WHAT THE TASK ASKS: Output exactly the lines below, starting with the line that has "АКЦИИ (192, 2374)" and going on through the line that has "Testimonial (0) [tab] (269, 770)", both included, and no other lines.

PROVIDED DATA:

-- Opening Marker --

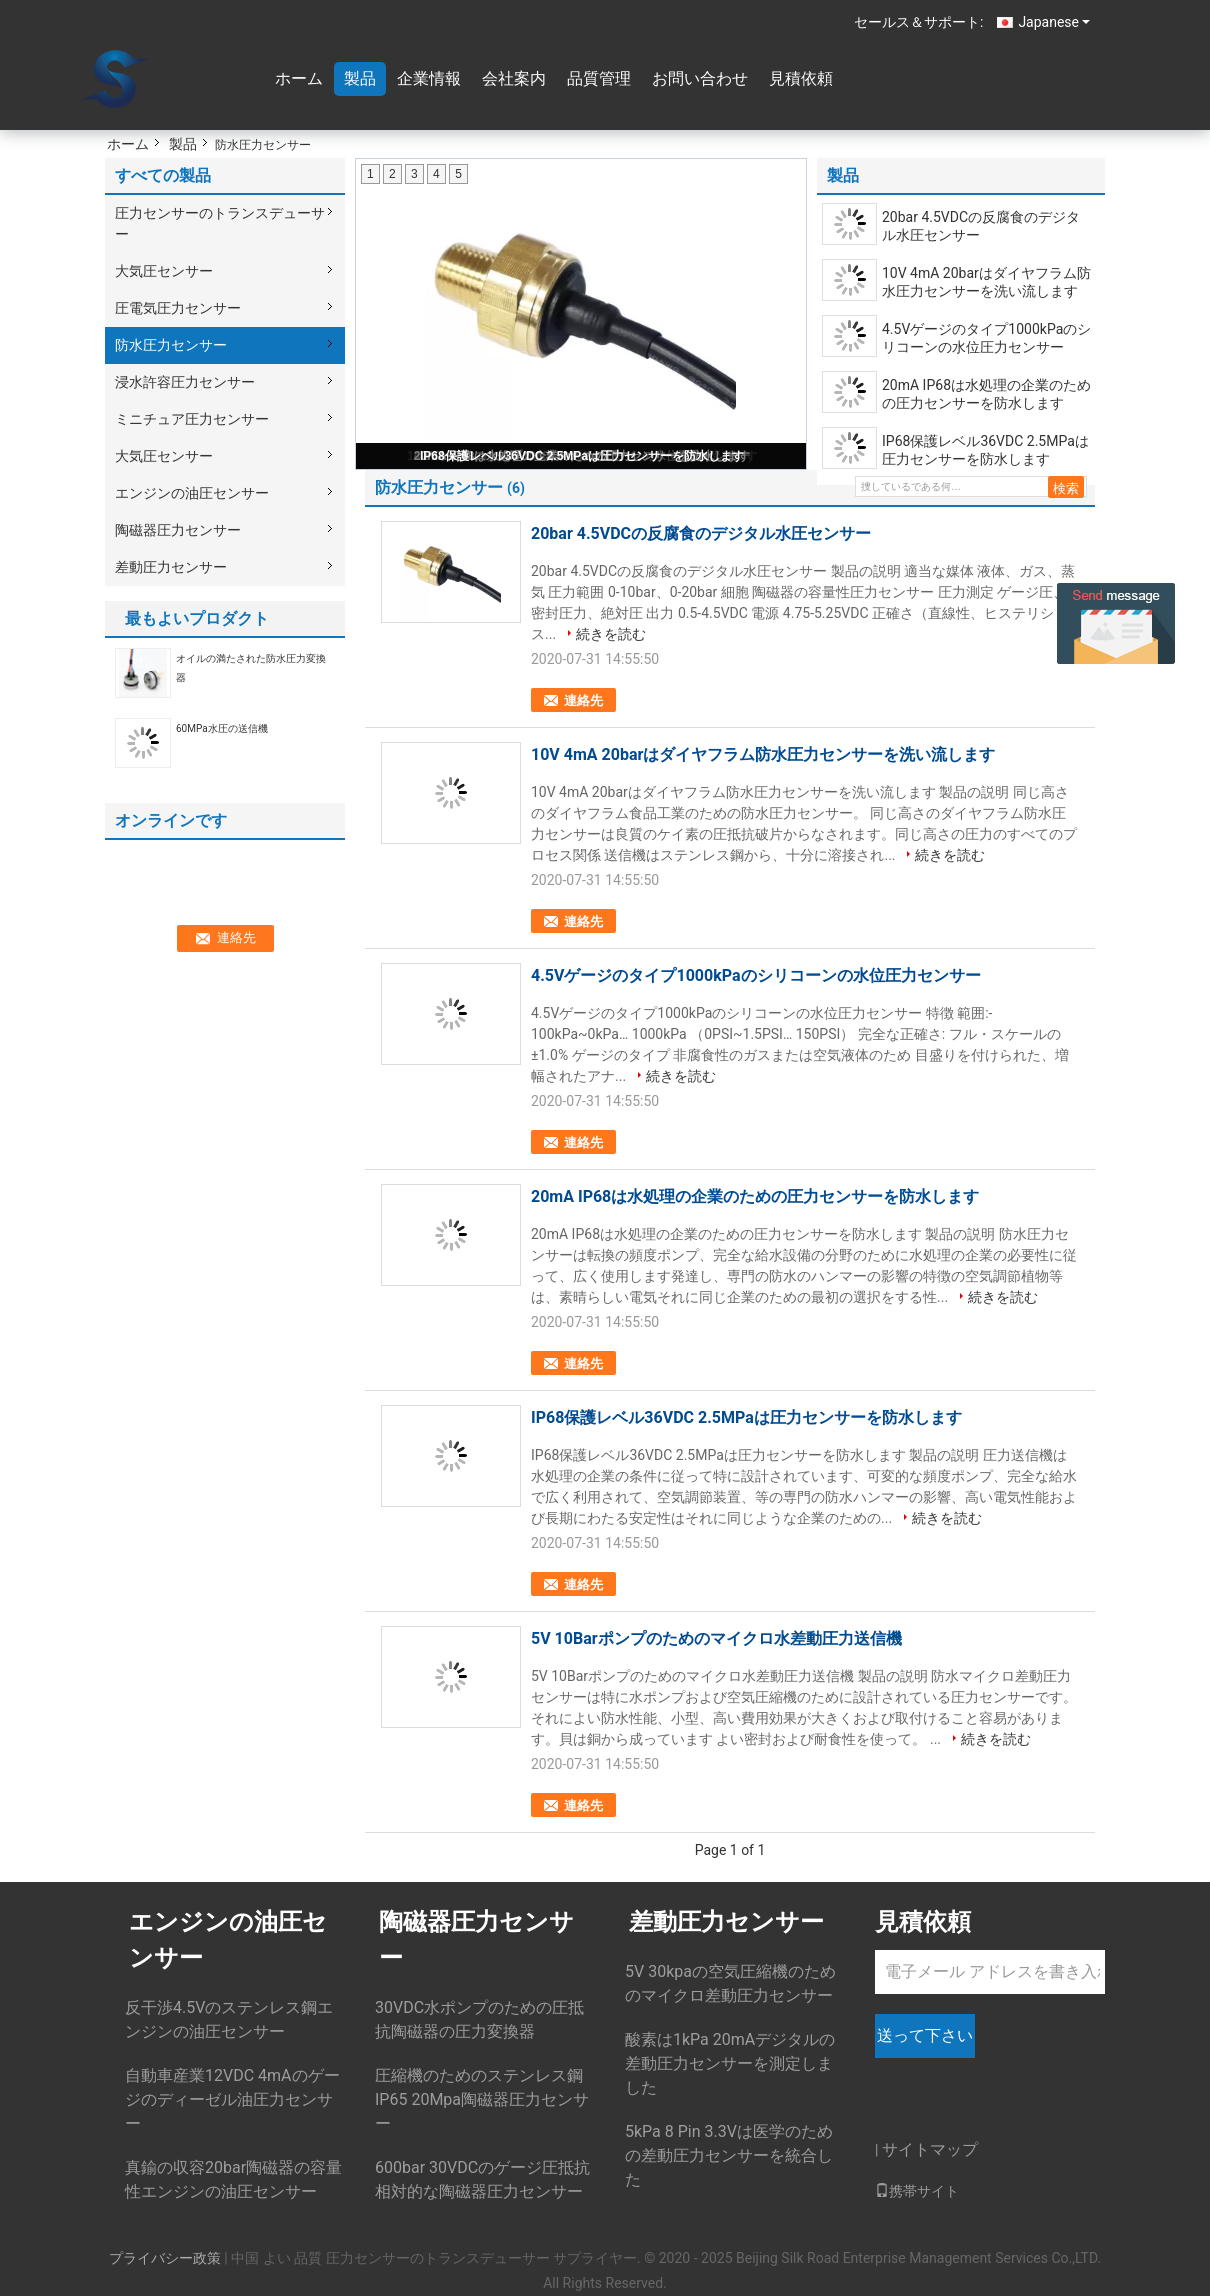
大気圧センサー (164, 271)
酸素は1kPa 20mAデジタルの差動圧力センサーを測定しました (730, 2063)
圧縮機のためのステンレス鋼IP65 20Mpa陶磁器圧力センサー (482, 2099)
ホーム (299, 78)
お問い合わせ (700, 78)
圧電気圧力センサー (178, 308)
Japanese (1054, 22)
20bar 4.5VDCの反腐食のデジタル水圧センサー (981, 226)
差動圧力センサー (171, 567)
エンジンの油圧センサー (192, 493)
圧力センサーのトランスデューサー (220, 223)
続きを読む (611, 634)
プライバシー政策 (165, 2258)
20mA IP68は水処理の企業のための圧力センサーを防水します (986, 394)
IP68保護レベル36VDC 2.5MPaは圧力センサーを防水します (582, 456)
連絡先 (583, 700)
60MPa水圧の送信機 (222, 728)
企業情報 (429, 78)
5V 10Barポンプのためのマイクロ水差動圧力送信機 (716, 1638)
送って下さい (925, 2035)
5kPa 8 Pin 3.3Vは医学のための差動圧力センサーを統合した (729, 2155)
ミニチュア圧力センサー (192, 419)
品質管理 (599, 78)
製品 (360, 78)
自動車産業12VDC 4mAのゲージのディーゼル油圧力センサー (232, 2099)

-- Closing Marker --
-- Opening Marker --

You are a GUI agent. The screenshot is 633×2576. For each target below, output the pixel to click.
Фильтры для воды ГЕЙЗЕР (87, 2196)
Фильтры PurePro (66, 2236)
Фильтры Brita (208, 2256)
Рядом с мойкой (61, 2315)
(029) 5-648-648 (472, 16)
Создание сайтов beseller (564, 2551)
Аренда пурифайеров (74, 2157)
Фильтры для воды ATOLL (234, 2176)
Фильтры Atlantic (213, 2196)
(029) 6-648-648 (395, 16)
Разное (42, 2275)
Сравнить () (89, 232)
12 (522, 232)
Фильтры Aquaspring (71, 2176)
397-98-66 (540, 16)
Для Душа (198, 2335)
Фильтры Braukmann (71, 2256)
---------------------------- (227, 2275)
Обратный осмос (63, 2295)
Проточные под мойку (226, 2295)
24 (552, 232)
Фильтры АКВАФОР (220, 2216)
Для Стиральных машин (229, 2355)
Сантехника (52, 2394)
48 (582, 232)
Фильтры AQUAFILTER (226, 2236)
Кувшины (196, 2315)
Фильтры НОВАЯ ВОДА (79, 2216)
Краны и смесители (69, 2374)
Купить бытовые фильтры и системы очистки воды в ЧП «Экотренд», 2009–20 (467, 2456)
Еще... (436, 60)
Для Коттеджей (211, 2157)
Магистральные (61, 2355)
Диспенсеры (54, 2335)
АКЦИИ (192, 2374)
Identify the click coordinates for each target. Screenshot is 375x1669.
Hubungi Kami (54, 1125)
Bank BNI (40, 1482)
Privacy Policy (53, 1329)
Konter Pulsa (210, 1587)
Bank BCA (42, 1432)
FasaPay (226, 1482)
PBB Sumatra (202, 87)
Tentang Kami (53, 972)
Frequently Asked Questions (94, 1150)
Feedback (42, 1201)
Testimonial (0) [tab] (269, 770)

-- Closing Marker --

EXERCISE SOLUTION:
АКЦИИ (192, 2374)
Identify the click coordinates for each target. Screenshot is 375x1669.
Hubungi Kami (54, 1125)
Bank BNI (40, 1482)
Privacy Policy (53, 1329)
Konter Pulsa (210, 1587)
Bank BCA (42, 1432)
FasaPay (226, 1482)
PBB Sumatra (202, 87)
Tentang Kami (53, 972)
Frequently Asked Questions (94, 1150)
Feedback (42, 1201)
Testimonial (0) [tab] (269, 770)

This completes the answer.